I was originally using a fairly old regexp package from Apache's Jakarta project (the people who brought you Tomcat). When I tried a few nice regexps that included new line characters - my original logic embarrassingly took things one line at a time - I started getting stack overflow errors. Bad news.

Java 1.4 has its own regexp package now, java.util.regex, and even though 1.4 is not officially supported on Mac OS X just yet and will never be supported on Mac Classic - not to mention the headaches making sure someone's installed 1.4 and not, say, 1.2 on their Linux or Windows box - I thought I'd give it a whirl. Welp, the fine folk at Sun have apparently put on the blinders again. The regex package's newline is a UNIX newline any way you slice it. I was going to start substituting (\n|\r|\n\r) for each newline, but since I couldn't quite recall off the top of my head if that's exactly what I wanted and because 1.4 is hardly widespread, I decided to go looking for yet another regexp package. This, of course, is the smart thing to do. I almost stopped right then and there and wrote a custom method that just read bytes and got what I wanted, but I figured that would make for some particularly wack code.

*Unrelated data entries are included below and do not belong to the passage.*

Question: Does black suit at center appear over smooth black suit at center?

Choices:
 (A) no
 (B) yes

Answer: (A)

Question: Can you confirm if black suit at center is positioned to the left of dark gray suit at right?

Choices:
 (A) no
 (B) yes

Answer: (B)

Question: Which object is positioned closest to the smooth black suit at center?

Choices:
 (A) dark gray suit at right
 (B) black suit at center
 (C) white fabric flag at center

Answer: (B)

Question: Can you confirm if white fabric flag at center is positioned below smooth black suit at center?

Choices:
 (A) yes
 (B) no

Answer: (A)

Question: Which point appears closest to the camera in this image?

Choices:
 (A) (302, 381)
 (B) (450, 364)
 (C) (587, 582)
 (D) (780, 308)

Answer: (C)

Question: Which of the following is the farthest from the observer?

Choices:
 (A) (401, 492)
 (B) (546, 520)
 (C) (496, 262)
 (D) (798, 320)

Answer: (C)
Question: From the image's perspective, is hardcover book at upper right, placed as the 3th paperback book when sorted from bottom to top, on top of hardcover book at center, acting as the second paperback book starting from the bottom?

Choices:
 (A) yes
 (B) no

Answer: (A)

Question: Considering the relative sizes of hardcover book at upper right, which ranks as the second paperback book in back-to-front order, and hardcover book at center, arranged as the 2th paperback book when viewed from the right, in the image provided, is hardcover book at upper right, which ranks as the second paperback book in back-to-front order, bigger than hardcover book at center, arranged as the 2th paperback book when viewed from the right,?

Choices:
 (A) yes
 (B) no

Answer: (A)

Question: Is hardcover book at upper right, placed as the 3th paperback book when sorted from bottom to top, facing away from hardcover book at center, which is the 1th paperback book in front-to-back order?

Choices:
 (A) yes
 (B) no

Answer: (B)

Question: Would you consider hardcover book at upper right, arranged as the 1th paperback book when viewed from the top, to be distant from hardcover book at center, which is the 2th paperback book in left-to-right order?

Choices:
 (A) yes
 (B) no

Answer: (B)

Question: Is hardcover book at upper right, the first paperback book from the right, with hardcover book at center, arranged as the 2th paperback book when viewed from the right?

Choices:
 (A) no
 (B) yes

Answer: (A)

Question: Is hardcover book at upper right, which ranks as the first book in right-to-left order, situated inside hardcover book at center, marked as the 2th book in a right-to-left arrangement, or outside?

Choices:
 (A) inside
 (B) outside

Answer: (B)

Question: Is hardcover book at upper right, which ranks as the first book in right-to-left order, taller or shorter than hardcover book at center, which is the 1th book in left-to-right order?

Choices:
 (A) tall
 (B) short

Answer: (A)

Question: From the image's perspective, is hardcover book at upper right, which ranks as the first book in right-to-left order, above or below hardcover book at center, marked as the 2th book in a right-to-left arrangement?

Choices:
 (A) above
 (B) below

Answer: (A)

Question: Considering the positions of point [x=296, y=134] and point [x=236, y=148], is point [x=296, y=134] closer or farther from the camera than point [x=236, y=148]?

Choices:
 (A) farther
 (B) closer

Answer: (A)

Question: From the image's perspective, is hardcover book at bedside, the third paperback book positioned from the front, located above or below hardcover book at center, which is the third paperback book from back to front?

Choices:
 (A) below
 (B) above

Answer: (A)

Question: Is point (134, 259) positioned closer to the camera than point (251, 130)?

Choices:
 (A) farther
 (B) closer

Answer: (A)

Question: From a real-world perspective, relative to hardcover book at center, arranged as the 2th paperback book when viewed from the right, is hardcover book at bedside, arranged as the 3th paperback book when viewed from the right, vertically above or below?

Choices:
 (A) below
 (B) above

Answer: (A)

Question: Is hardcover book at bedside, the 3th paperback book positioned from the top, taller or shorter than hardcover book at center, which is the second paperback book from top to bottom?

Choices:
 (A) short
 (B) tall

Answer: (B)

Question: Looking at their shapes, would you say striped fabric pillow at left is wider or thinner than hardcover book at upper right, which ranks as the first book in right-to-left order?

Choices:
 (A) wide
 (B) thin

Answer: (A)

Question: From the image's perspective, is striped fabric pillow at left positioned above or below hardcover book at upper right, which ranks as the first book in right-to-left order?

Back to Jakarta, it turns out. The ORO project is yet another regexp package supported by the Jakarta project. There's a cop out on the site that they keep both because "Options are a good thing and we will leave which one you choose to use up to you". Sheesh. If there's something useful in one and not the other, either roll the code together or at least tell us why we'd want to use one over the other.

Anyhow, the ORO project seems to have a pretty good regexp package, even better than the one that comes with Sun's JVM in 1.4.1. Kinda sad. It's a real daunting task to weed through useful code these days. Though the parallel isn't perfect, it is nice to have Microsoft tested code behind many standard Visual Basic widgets. As a whole, I've found these to be more reliable than what I manage to dig up in the open source (but not GPL) world.

And as a final random blurb, having two screens is much much better than one. If you're a programmer and have never tried using multiple monitors, do. Having email, IMs, and "research" URLs open on another screen away from your IDE and "real work" makes for a much more productive environment. You can get cheap CRTs for about $100 these days, and even 1024x768 makes for some good real estate for your "support apps".